Evidently the soldier understood the digression, for he replied in a tone that would brook no dispute. "No, sir, I couldn't consider it."
"I was afraid so," said the other regretfully, and added, with apparent irrelevance, "I have to live with him, you see."
"Tough luck," commiserated the listener.
Reluctantly summoning his thoughts from the pleasant contemplation of what had seemed to offer a new era of peace, the bard turned to his story.
"A few hours later," he continued, "I had a telephone call from Drayle's wife, and I realized from the fright in her voice that something dreadful had happened. She asked me to come to the house at once. Chris had been hurt. But she disconnected before I could ask for details. I started immediately and I wondered as I drove what disaster had overtaken him. Anything, it seemed to me, might have befallen in that room of miracles. But I was not prepared to find that Drayle had been shot and wounded.
"The police were before me and already questioning the assailant, Mrs. Farrel, a fiery tempered young Irish-woman. When I entered the room she was repeating half-hysterically her explanation that Drayle had killed her husband in the laboratory that morning.
"‘Right before my eyes, I seen it,' she shouted. 'Harry was standing on a sort of platform looking at a big machine like, and so help me he didn't have a stitch of clothes on, and I started to say something, but all at once there came a terrible sort of screech and a flash like lightnin' kinda, in front of him. Then Harry turns into a sort of thick smoke and I can see right through him like he was a ghost; and then the smoke gets sucked into a big hole in the machine and I know Harry's dead. And here's this man what done it, just a standin' there, grinnin' horrid. So something comes over me all at once and I points Harry's gun at him and pulls the trigger!'
"Even before the woman had finished I recalled what I seen one afternoon in Drayle's laboratory many months before. I had been there for some time watching him when he placed a small tumbler on a work table and asked me if I had ever seen glass shattered by the vibrations of a violin. I told him that I had, but he went through the demonstration as if to satisfy himself. Of course when he drew a bow across the instrument's strings and produced the proper pitch the goblet cracked into pieces exactly as might have been expected.
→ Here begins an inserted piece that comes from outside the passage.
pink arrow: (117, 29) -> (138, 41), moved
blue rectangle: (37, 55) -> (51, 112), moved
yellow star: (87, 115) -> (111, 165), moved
And I wondered why Drayle concerned himself with so childish an experiment before I noticed that he appeared to have forgotten me completely.
"I endeavored then not to disturb him, and I remember trying to draw myself out of his way and feeling that something momentous was about to take place. Yet actually I believe it would have required a considerable commotion to have distracted his attention, for his ability to concentrate was one of the characteristics of his genius.
"I saw him place another glass on the table and I noticed then that it stood directly in front of a complicated mechanism. At first this gave out a low humming sound, but it soon rose to an unearthly whining shriek. I shrank from it involuntarily and a second later I was amazed at the sight of the glass, seemingly reduced to a thin vapor, being drawn into a funnel-like opening near the top of the device. I was too startled to speak and could only watch as Drayle started the contrivance again. Once more its noise cut through me with physical pain. I cried out. But my voice was overwhelmed by the terrific din of the mysterious machine.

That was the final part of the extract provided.